Unless I'm mistaken, the 1999 Tokai incident in Japan did not involve a reactor (i.e., this wasn't anywhere near a place controlled fission was supposed to occur) but happened at a fuel processing facility owned by a mining company.

Yes and no: Tokaimura and the surrounding region Hitachi in Ibaraki Prefecture, just to the northeast of Tokyo, is the heartland of Japan's nuclear industry.

The workers may have been employed by Sumitomo Metals, but as part of a conglomerate in this case the company was assisting with creating nuclear fuel for the Joyo experimental breeder reactor, which was operated by state-owned Japan Nuclear Fuels (they changed names a few times; but in Tsuruga, where the entity operated the Tsuruga reactor, it's know as Nihon Genden). The Joyo breeder reactor is located at the large nationally-owned nuclear complex in Oarai, just south of Tokaimura.

So anyway, it wasn't at a reactor per se, but the reactor was close by.
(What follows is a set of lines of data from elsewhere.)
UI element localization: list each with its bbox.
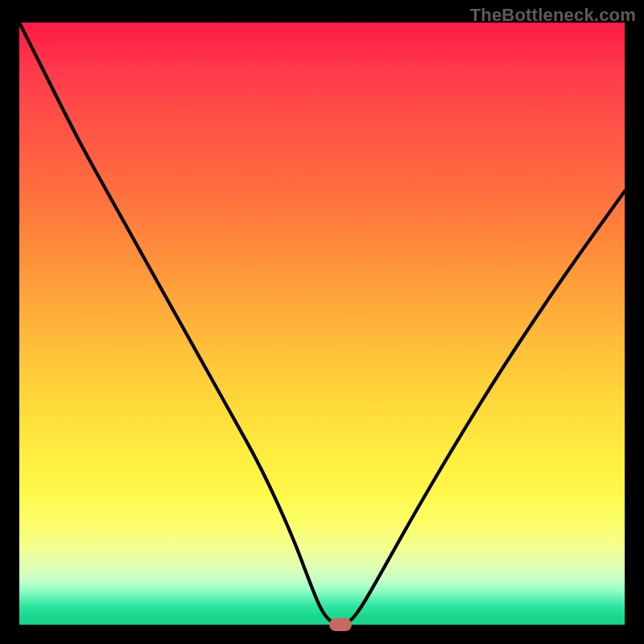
current-config-marker: [329, 618, 352, 631]
watermark-text: TheBottleneck.com: [470, 5, 636, 26]
plot-area: [19, 23, 625, 625]
bottleneck-curve: [19, 23, 625, 625]
chart-frame: TheBottleneck.com: [0, 0, 644, 644]
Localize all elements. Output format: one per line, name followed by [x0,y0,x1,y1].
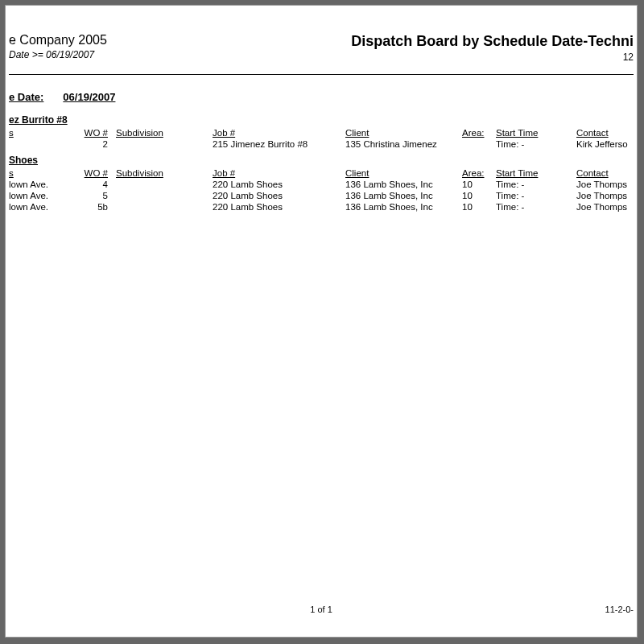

And the the nuclear core we're talking about in Los Alamos was absolutely nowhere near a nuclear reactor or a nuclear bomb.

Note: I was living in Omika, across the river from Tokai, during the fire at the reprocessing plant in 1997, and I have lived in 2 other nuclear town, Shika and Tsuruga) during my 20+ years in Japan.
posted by My Dad at 7:46 PM on May 22, 2016 [4 favorites]


Oh god I've seen pictures of this in a book of declassified photos from the Manhattan project. They took photos of his hand periodically throughout the what 72 hours he survived after this...it...well, it melted. D:
posted by sexyrobot at 8:24 PM on May 22, 2016 [3 favorites]


You know, I've heard account's of Slotkin's death a bunch of a times, but I've never had it actually explained what useful science was supposed to come out of this dumbass 'experiment'.
posted by tavella at 8:28 PM on May 22, 2016 [4 favorites]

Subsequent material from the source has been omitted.